1-3-15 Dear Lord as we enter into this new year I don’t know how these situations and I fit into your plan, but please walk with and carry me when needed. I am concerned about Chris if something happens to me first. But I believe you will not leave him in any harm. He is special to me and I know he is even more special to you. There are so many things to look forward to in this year, but I want to be in your will and be able to give you the glory through it all. Anything or anyone that are not a part of your plan for me, show me and help me be content with the outcome. I know you are really the one who takes care of all situations in my life, I just need to truly believe it in my heart, mind and spirit. (Proverbs 3:5-6 Trust in the Lord with all thine heart; and lean not unto thine own understanding. In all thy ways acknowledge him, and he shall direct thy paths.)
1-15-15 Today I have my CT scan to determine if the two T.A.C.E have made any progress in shrinking the mass in my liver. (Therefore being justified by faith, we have peace with God through our Lord Jesus Christ: Romans 5:1) No matter what the doctor’s verdict I yet know my Lord is with me. TYL for being with me and keeping my faith strong.

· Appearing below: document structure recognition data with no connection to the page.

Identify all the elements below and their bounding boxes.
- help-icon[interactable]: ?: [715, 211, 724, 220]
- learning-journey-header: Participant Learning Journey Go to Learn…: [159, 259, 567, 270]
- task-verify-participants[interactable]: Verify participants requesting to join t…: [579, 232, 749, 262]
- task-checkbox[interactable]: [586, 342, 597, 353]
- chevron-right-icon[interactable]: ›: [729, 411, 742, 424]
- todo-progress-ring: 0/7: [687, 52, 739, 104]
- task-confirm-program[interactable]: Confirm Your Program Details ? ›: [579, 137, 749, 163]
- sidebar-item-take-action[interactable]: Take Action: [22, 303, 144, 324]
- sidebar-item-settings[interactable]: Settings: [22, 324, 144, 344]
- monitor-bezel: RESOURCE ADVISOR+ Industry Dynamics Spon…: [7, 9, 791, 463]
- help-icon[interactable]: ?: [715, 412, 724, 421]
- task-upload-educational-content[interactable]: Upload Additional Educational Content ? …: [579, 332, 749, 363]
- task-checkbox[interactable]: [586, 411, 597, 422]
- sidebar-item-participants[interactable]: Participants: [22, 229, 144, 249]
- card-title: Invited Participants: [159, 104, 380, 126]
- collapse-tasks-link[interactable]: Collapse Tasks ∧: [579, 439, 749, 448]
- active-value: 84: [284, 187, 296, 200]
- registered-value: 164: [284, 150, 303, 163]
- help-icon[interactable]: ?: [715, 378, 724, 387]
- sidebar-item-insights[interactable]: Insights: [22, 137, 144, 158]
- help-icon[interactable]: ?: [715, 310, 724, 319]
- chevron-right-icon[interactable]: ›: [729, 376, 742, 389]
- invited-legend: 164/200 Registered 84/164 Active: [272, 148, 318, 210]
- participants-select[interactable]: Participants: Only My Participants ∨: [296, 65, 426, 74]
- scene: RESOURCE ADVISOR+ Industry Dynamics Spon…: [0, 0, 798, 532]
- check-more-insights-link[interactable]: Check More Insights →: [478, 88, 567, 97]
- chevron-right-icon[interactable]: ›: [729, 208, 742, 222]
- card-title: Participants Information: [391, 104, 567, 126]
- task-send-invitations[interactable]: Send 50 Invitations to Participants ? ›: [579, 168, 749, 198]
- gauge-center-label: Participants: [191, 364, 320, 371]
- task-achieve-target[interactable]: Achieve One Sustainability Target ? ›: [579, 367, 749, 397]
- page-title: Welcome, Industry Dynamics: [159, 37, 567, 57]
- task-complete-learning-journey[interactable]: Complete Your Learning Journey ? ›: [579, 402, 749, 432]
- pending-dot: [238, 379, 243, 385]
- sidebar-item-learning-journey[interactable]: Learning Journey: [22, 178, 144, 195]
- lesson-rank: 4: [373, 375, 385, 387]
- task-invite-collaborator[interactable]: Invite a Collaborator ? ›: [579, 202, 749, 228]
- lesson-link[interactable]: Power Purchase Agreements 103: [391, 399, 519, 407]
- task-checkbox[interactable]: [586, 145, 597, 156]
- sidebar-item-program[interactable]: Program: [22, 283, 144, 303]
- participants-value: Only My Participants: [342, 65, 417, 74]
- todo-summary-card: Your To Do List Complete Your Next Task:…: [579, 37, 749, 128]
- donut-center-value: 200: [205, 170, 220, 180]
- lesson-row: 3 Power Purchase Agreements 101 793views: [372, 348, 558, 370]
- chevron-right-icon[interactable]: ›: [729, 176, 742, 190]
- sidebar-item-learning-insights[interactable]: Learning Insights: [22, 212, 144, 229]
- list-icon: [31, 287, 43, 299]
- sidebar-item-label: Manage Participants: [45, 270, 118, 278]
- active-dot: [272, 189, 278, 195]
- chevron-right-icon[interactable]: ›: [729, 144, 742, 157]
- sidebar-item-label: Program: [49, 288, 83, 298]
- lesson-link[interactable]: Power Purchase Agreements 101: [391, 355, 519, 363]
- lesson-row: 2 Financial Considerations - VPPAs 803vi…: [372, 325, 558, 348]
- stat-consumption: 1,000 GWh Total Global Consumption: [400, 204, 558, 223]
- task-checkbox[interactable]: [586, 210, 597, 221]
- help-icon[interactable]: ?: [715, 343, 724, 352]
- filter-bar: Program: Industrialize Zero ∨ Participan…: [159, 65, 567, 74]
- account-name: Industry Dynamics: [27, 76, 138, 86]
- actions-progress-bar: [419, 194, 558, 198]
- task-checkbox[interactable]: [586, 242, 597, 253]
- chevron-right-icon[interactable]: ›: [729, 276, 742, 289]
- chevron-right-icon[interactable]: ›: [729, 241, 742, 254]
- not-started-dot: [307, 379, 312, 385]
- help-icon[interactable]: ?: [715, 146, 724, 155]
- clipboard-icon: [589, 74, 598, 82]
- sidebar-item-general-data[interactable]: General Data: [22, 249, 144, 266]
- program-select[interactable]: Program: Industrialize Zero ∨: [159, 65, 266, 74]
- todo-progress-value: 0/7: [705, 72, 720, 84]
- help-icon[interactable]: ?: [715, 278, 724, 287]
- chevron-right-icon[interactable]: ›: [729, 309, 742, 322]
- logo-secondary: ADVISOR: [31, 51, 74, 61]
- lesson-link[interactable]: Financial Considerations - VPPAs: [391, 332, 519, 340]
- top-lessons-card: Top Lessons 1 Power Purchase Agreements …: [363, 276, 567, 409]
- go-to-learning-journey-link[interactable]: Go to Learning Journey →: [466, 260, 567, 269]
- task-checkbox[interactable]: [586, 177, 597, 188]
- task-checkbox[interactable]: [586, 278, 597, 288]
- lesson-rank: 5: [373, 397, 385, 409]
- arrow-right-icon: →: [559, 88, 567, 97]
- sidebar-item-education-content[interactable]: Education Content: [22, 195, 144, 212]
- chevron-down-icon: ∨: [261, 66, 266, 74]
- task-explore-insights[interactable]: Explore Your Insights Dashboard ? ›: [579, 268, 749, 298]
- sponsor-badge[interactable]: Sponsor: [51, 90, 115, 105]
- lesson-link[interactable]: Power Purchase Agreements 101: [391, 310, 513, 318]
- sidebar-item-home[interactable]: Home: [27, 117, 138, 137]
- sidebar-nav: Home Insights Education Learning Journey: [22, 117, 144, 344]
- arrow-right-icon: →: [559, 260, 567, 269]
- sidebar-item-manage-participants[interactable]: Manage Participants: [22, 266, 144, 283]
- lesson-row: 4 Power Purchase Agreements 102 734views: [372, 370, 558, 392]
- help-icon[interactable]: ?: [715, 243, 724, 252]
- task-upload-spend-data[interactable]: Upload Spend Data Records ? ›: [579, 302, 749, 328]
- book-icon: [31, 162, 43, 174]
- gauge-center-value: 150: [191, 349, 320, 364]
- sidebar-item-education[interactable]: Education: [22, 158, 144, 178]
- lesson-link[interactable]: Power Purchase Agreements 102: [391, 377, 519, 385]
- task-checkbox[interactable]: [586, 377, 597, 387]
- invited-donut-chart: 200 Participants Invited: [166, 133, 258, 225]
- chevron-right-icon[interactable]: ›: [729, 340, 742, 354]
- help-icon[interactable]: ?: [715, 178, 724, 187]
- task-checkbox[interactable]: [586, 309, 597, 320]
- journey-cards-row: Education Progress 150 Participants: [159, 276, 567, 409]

The doctor let me know that the T.A.C.E had not been as aggressive as he had hoped. They were not going to put me through another one of those procedures at this time. I was to come back next week to make sure all the wounds were healing and I was feeling better. As I said before those procedures left me weak, nauseated, unable to eat, I lost about 20 pounds during those 2 months. It was hard going to work, but with the Lord’s help I did. Even though I had been dieting by decreasing the amount of food I ate, people noticed the quick weight loss.
1-22-15 Today would be my last visit with my doctor for a while. He suggested I have a visit and talk with my regular doctor about upcoming options. So, it was time to pull out all of the weapons of prayer that I could and contact those I believe would “Pray without ceasing. (1 Thessalonians 5:17)” for and with me. As family and friends began to pray there seemed to be no peace in my home life. I began to want to stay at work, even after we closed, so I didn't have to face the turmoil. The stress was so draining that about 5:00 p.m. I would began feeling worse and by the time I got home all I wanted to do was lay down. There wasn’t any physical abuse, but the mental abuse of thinking I had help and didn’t was discouraging.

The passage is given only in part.